Выравнивания на Фиг.8A составляют основу процедуры трансплантации. Ввиду структурного сходства между Альфателом и бороздками N-тримера, позиции N-тримера с и g должны быть трансплантированы в A-спираль Альфатела и позиции b и e должны быть трансплантированы в C-спираль. Это служит источником первоначальной (неоптимизированной) последовательности Альфатела с трансплантированными остатками бороздки, как проиллюстрировано на Фиг.9.The alignments in Fig. 8A form the basis of the transplant procedure. Due to structural similarities between Alfatel and the grooves of the N-trimer, the positions of the N-trimer c and g must be transplanted into the Alfatel A-helix and the positions b and e must be transplanted into the C-helix. This serves as a source of the initial (non-optimized) Alfatel sequence with transplanted groove residues, as illustrated in FIG. 9.

Специалист в данной области признает, что прямое "копирование-вставка" остатков поверхности контакта из одной структуры в другую обычно не будет приводить к полному переносу функциональности; то есть, связывающая способность обычно будет потеряна или по меньшей мере значительно снижена. Следовательно, все аминокислотные остатки, которые были трансплантированы в основу последовательности, как показано на Фиг.9, были эффективно помещены в 3-D модель Альфатела scAB013 посредством мутирования последнего при стандартных углах поворота. Далее, каждый мутированный остаток был проверен с точки зрения структуры. В случае, если этот анализ вызывал сомнения в структурные совместимости, были рассмотрены альтернативные замены. Последнее показано на Фиг.10 в виде подчеркнутых двойной линией остатков. Как видно на этой фигуре, большинство вызывавших сомнения остатков были заменены на аланины, которые в целом считались более безопасным.The person skilled in the art recognizes that a direct “copy-paste” of contact surface residues from one structure to another will usually not result in a complete transfer of functionality; that is, binding ability will usually be lost or at least significantly reduced. Therefore, all amino acid residues that were transplanted into the backbone of the sequence, as shown in FIG. 9, were efficiently placed into the 3-D Alfatel model of scAB013 by mutating the latter at standard rotation angles. Next, each mutated residue was tested in terms of structure. In case this analysis raised doubts about structural compatibility, alternative replacements were considered. The latter is shown in FIG. 10 as residues underlined by a double line. As can be seen in this figure, most of the doubtful residues were replaced with alanines, which were generally considered safer.

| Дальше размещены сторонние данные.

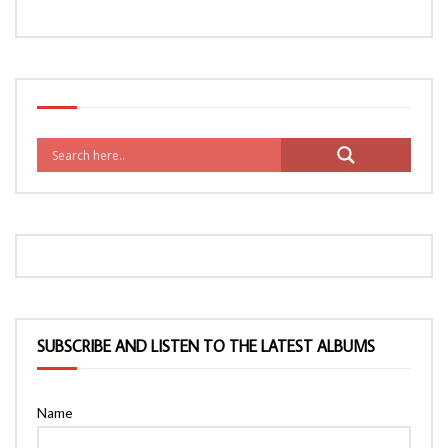
SUBSCRIBE AND LISTEN TO THE LATEST ALBUMS
Name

Итоговые структурно оптимизированные структуры Альфатела с трансплантированными подобными N-тримеру связывающими бороздками показаны на Фиг.13. Линкерные последовательности, отобранные для присоединения спирали A к В (L1) и спирали В к С (L2), были выбраны так, чтобы в каждой из них содержалась аминокислотная последовательность из шести остатков "глицин-глицин-серин-серин-глицин-глицин". Объединенные последовательности представлены как SEQ ID NO: 3 (обозначена "scAB013_N1"), SEQ ID NO: 4 ("scAB013_N2") и SEQ ID NO: 5 ("scAB013_N3").The resulting structurally optimized Alfatel structures with transplanted N-trimer-like binding grooves are shown in FIG. 13. The linker sequences selected for attachment of helix A to B (L1) and helix B to C (L2) were chosen so that each of them contained the amino acid sequence of six residues “glycine-glycine-serine-serine-glycine-glycine” . The combined sequences are represented as SEQ ID NO: 3 (denoted by "scAB013_N1"), SEQ ID NO: 4 ("scAB013_N2") and SEQ ID NO: 5 ("scAB013_N3").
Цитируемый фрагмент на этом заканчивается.